Markov Chains, Node.js, and Redis


Today's task is to create pseudo random text by using a Markov Chain. Redis will be used to store the data and Node.js will do the processing!

Install Redis and Node.js

Start with Redis:

$ git clone http://github.com/antirez/redis.git
$ cd redis
$ make
$ sudo make install
$ cd ..
$ rm -rf redis

Now Node.js:

$ git clone http://github.com/ry/node.git
$ cd node
$ ./configure
$ make
$ sudo make install
$ cd ..
$ rm -rf node

Create the Project

Create a new directory for the project.

$ mkdir textgen
$ cd textgen

Create a lib directory for storing any dependencies that application will have.

$ mkdir lib

Install the redis-node client.

$ curl -o lib/redis-client.js http://github.com/fictorial/redis-node-client/raw/master/lib/redis-client.js

Make a directory to store some texts in.

$ mkdir texts
$ curl -o texts/30601.txt http://www.gutenberg.org/files/30601/30601.txt
$ curl -o texts/27827.txt http://www.gutenberg.org/files/30601/27827.txt
$ curl -o texts/1661.txt http://www.gutenberg.org/files/1661/1661.txt
$ curl -o texts/7ldvc10.txt http://www.gutenberg.org/dirs/etext04/7ldvc10.txt

Open a file named server.js and add the following code. Don't worry, we will go through the code in a bit.
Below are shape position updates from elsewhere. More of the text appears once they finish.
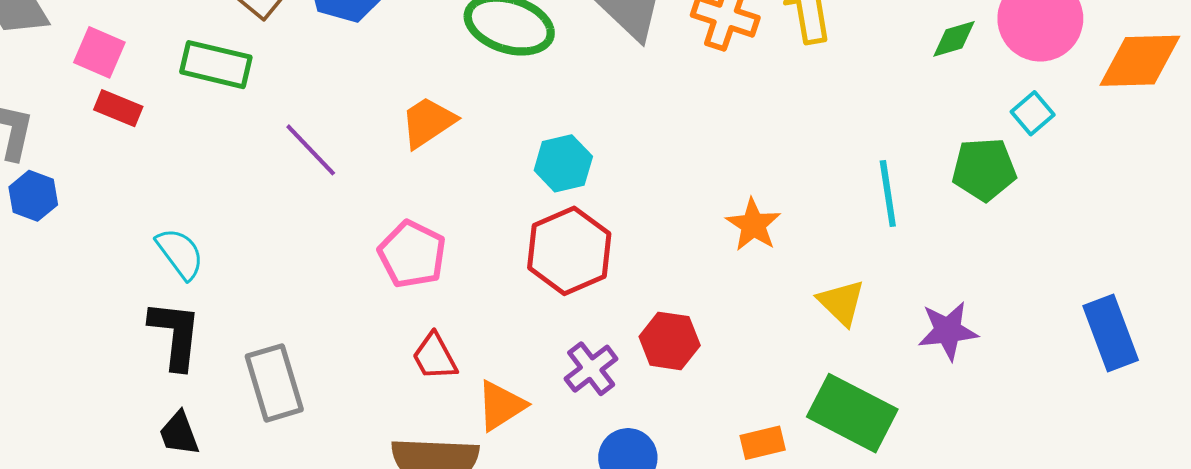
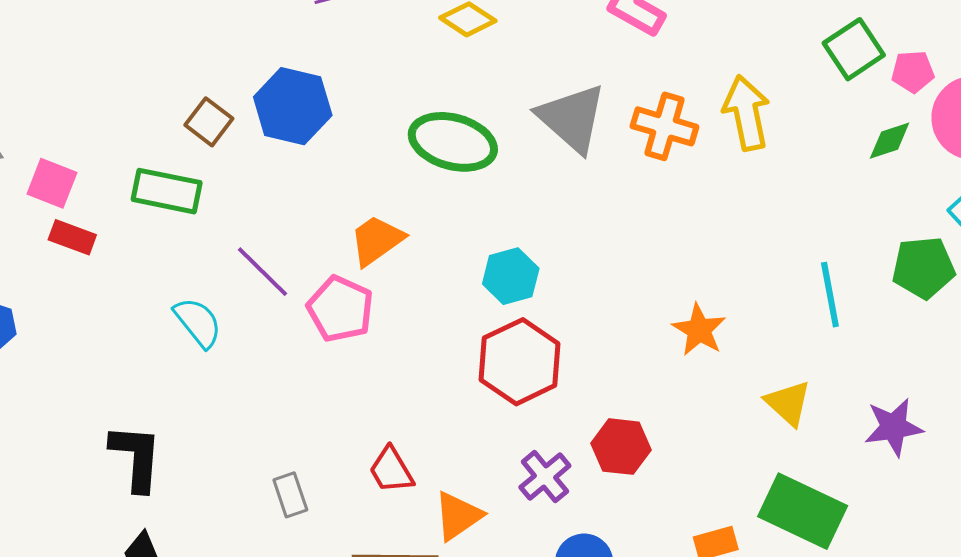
cyan semicircle: (180, 254) -> (198, 322), moved
pink pentagon: (412, 254) -> (340, 309), moved
gray rectangle: (274, 383) -> (290, 495), moved, size x0.6

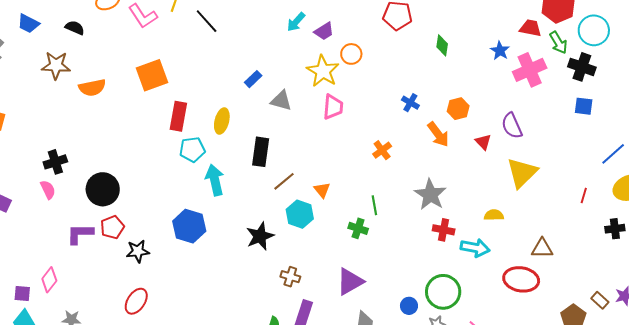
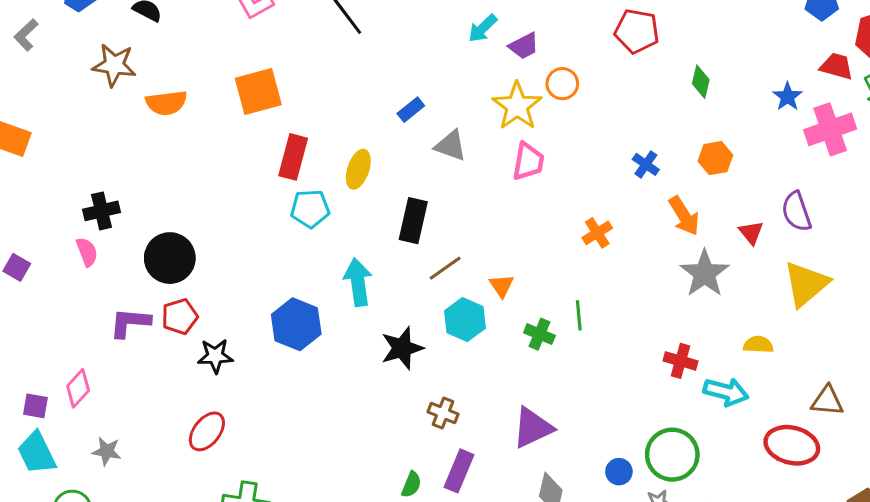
orange hexagon: (458, 109) -> (715, 158), moved
cyan arrow: (215, 180) -> (358, 282), moved
gray star: (430, 195) -> (705, 273), moved
green cross: (358, 228) -> (539, 334), moved

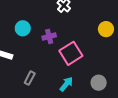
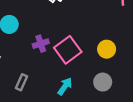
yellow circle: (106, 29) -> (107, 49), moved
purple cross: (49, 36) -> (41, 44), moved

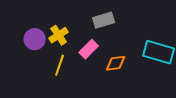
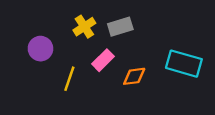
yellow cross: (59, 35) -> (84, 27), moved

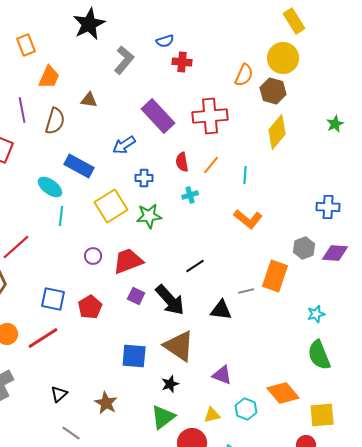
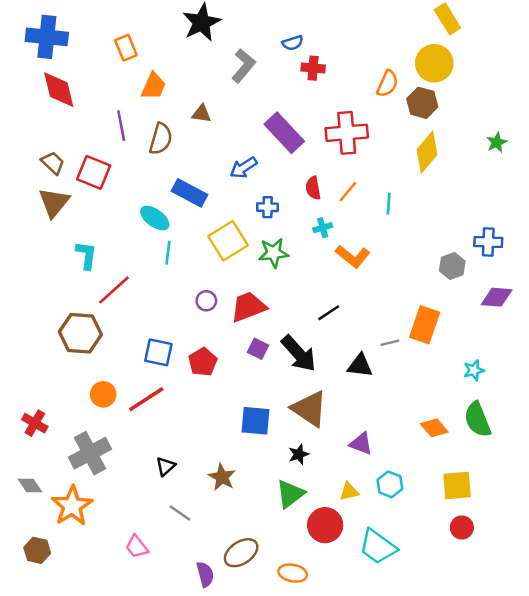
orange L-shape: (248, 219) -> (353, 256), moved
gray hexagon: (304, 248) -> (452, 266), moved
orange diamond: (283, 393) -> (434, 428), moved, size x0.7
yellow square: (322, 415) -> (457, 486), moved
require.paths.unshift(__dirname + '/lib');

var fs = require('fs'),
    sys = require('sys'),   
    redis = require('redis-client').createClient();

var init = function() {
  var texts = fs.readdirSync(__dirname + '/texts');
    for(var i = 0; i < 1; i++) {
        var filename = __dirname + '/texts/' + texts[i];
        fs.readFile(filename, 'ascii', function(err, data) {
            var words = data.split(/\s+/);
            for(var j = 0; j < words.length - 1; j++) {
                redis.hincrby(words[j], words[j+1], 1);
            }
            redis.close();
        });
    }
}

var randomWord = function(callback) {
    redis.randomkey(function(result, key) {
        callback(key);
    });
}

var nextWord = function(word, callback) {
    redis.exists(word, function(err, data) {
        if (data == null) { callback(null); }
        else {
            redis.hgetall(word, function(result, data) {
                var sum = 0;
                for (var i in data) {
                    sum += data[i];
                }
                var rand = Math.floor(Math.random()*sum+1);
                var partial_sum = 0;
                var next = null;
                for (var i in data) {
                    partial_sum += data[i];
                    if (partial_sum >= rand) { next = i; }
                }
                callback(next);
            });
        }
    });
}

var randomSentance = function(callback) {
    var sentance = '';
    randomWord( function(word) {
        sentance = word;
        function build(next) {
            sentance += ' ' + next;
            if (/(\.|!|\?)/.exec(sentance)) {
                sys.puts(sentance);
                redis.close();
            } else
            { nextWord(next, build); }
        }
        build(word);
    });
}


if (process.argv[2] == 'init') {
    init();
} else {
    randomSentance();
}

Ok, lets take the first section:

require.paths.unshift(__dirname + '/lib');

var fs = require('fs'),
    sys = require('sys'),   
    redis = require('redis-client').createClient();

This just loads the require libraries to use. fs is for filesystem tools, sys is for system tools, and redis-client is what we will use to talk to Redis.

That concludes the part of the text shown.